(Stored entries)
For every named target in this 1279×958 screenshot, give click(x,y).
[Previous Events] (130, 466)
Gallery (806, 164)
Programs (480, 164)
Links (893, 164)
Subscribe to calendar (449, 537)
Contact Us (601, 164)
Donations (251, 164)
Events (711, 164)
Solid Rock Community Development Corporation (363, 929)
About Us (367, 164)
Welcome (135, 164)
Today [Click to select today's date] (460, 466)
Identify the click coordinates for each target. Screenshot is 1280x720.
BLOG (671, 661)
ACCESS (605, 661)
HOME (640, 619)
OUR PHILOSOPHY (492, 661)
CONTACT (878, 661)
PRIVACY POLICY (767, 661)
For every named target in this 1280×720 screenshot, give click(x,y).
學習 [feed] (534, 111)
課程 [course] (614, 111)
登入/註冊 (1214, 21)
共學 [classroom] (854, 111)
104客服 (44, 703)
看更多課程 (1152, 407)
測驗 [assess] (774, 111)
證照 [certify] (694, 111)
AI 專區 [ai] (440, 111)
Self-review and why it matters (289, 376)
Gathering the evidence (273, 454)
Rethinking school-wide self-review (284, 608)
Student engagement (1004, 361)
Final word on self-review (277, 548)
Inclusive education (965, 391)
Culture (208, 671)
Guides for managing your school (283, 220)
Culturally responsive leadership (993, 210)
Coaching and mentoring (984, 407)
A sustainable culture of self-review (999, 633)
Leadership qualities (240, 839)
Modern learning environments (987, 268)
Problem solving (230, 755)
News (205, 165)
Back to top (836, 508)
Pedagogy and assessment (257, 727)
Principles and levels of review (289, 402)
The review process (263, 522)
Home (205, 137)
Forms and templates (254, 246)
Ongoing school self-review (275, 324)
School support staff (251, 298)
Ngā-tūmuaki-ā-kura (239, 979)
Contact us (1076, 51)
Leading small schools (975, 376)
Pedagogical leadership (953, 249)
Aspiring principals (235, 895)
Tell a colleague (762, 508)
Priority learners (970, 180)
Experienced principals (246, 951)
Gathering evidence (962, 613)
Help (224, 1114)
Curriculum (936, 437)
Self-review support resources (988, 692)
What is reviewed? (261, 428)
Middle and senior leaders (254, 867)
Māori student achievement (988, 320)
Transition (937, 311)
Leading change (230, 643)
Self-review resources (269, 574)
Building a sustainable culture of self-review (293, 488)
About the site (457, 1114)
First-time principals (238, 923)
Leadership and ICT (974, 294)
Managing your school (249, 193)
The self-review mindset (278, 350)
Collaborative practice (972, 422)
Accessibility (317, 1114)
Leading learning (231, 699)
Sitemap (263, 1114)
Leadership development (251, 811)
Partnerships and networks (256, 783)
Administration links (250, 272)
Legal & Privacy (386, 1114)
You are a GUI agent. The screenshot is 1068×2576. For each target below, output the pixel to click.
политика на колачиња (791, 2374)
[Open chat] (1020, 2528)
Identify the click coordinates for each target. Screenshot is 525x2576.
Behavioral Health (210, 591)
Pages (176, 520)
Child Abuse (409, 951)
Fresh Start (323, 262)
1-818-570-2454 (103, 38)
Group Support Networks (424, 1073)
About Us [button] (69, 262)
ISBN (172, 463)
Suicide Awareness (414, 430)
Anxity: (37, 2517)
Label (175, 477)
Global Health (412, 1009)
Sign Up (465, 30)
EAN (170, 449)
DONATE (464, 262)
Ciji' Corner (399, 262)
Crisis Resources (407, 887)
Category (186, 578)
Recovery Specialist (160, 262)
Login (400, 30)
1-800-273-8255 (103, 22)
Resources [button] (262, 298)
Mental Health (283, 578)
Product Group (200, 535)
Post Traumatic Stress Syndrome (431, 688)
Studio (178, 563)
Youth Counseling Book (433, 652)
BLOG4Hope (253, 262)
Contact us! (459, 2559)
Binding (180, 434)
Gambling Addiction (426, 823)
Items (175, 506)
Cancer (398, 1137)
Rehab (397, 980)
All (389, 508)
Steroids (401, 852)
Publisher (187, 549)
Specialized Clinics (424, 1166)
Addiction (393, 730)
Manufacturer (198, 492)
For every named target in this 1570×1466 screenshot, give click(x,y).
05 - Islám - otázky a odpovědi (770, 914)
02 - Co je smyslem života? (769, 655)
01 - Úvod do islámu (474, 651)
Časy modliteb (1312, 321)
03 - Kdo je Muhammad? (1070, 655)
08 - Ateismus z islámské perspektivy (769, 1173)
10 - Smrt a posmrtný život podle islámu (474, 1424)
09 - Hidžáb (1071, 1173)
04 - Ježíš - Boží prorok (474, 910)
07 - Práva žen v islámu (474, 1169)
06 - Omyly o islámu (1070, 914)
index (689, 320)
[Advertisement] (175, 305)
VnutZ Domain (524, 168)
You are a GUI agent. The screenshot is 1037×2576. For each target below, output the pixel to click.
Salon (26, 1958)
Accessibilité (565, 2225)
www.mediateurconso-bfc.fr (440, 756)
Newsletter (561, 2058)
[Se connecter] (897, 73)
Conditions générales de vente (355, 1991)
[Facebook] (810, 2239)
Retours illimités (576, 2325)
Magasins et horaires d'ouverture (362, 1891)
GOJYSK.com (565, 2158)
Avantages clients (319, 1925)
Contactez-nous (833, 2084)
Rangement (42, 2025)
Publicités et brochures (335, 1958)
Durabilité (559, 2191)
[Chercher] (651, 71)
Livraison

◆ **Exercise requirements**:
Please return only the lines above, starting at the line that has "Studio (178, 563)" and ending at the line that has "08 - Ateismus", keeping both and leaving each one unchanged.

◆ **Answer space**:
Studio (178, 563)
Youth Counseling Book (433, 652)
BLOG4Hope (253, 262)
Contact us! (459, 2559)
Binding (180, 434)
Gambling Addiction (426, 823)
Items (175, 506)
Cancer (398, 1137)
Rehab (397, 980)
All (389, 508)
Steroids (401, 852)
Publisher (187, 549)
Specialized Clinics (424, 1166)
Addiction (393, 730)
Manufacturer (198, 492)
For every named target in this 1570×1466 screenshot, give click(x,y).
05 - Islám - otázky a odpovědi (770, 914)
02 - Co je smyslem života? (769, 655)
01 - Úvod do islámu (474, 651)
Časy modliteb (1312, 321)
03 - Kdo je Muhammad? (1070, 655)
08 - Ateismus z islámské perspektivy (769, 1173)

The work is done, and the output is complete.